Maternal care for abnormality of vulva and perineum, third trimester
ICD-10 O34.73 is a billable code used to indicate a diagnosis of maternal care for abnormality of vulva and perineum, third trimester.
O34.73 refers to maternal care provided for abnormalities of the vulva and perineum during the third trimester of pregnancy. This condition may arise due to various factors, including congenital anomalies, infections, or trauma. Abnormalities in the vulva and perineum can lead to complications such as pain, discomfort, and potential delivery challenges. In cases of previous cesarean deliveries, scarring of the uterus may also contribute to abnormal pelvic organ positioning or function, necessitating careful monitoring and management. Maternal care in this context involves a multidisciplinary approach, including obstetricians, gynecologists, and maternal-fetal medicine specialists, to ensure both maternal and fetal well-being. Regular assessments, imaging studies, and appropriate interventions are critical to managing these abnormalities effectively, particularly as the pregnancy progresses into the third trimester, where the risk of complications may increase.
Detailed clinical notes describing the nature of the abnormality, treatment plans, and any complications.
Management of vulvar varicosities, perineal tears, or infections during the third trimester.
Consideration of how the abnormality may affect delivery method and maternal comfort.

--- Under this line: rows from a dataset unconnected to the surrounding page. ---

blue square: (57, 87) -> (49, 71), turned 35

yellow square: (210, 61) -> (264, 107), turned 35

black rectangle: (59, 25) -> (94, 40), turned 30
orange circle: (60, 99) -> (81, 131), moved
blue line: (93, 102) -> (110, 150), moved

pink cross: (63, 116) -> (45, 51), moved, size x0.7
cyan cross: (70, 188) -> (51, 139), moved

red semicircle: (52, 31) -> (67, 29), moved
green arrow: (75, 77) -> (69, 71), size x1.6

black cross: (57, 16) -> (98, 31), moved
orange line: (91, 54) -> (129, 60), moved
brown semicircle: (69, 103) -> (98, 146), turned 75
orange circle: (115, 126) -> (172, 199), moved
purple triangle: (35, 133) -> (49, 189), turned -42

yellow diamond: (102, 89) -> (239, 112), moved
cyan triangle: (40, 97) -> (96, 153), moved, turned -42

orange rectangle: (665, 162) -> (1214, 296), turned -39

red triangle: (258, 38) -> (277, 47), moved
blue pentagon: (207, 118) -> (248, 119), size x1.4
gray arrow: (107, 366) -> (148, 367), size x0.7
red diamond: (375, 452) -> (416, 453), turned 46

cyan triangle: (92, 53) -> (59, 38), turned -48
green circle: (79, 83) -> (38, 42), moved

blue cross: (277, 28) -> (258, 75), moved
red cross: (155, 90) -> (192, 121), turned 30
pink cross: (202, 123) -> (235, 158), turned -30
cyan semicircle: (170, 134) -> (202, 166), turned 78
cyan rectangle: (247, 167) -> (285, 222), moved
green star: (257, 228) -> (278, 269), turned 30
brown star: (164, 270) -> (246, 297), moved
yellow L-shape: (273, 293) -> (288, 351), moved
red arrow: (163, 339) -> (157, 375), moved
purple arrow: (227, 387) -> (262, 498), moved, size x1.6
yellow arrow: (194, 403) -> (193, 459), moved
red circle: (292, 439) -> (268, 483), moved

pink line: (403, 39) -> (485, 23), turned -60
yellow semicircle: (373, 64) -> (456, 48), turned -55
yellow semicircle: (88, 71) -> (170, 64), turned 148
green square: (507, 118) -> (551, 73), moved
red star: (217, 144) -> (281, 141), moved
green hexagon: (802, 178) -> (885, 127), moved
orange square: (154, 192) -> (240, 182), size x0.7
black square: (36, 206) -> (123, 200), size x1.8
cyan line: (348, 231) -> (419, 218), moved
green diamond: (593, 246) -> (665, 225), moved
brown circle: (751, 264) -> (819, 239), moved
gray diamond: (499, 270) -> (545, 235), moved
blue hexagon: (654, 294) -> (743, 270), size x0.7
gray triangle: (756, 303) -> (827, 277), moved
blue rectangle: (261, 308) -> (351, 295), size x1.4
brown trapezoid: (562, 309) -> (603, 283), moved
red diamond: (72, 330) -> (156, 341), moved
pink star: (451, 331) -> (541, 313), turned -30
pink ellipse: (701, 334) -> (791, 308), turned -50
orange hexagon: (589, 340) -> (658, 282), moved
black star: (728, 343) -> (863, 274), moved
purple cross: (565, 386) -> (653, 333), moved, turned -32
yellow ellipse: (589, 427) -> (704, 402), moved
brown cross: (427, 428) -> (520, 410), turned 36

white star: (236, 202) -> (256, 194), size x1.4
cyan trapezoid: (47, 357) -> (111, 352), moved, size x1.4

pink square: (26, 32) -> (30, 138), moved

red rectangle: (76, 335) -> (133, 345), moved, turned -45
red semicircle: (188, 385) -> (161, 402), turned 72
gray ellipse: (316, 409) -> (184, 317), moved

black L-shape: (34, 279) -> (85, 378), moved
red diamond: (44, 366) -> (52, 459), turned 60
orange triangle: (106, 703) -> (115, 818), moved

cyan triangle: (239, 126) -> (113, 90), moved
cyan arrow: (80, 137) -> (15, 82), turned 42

Thorough documentation of maternal and fetal assessments, including imaging studies.
Monitoring high-risk pregnancies with known vulvar or perineal abnormalities.
Focus on the implications of the abnormality for fetal health and delivery outcomes.
Used in conjunction with O34.73 when managing a patient with vulvar abnormalities during pregnancy.
Complete documentation of all prenatal visits, delivery details, and postpartum follow-up.
Obstetricians should ensure that all aspects of care related to the abnormality are documented.
Documentation must include a clear description of the abnormality, its impact on the patient's pregnancy, and any treatment provided. Additionally, previous surgical history, such as cesarean sections, should be noted to provide context for the patient's care.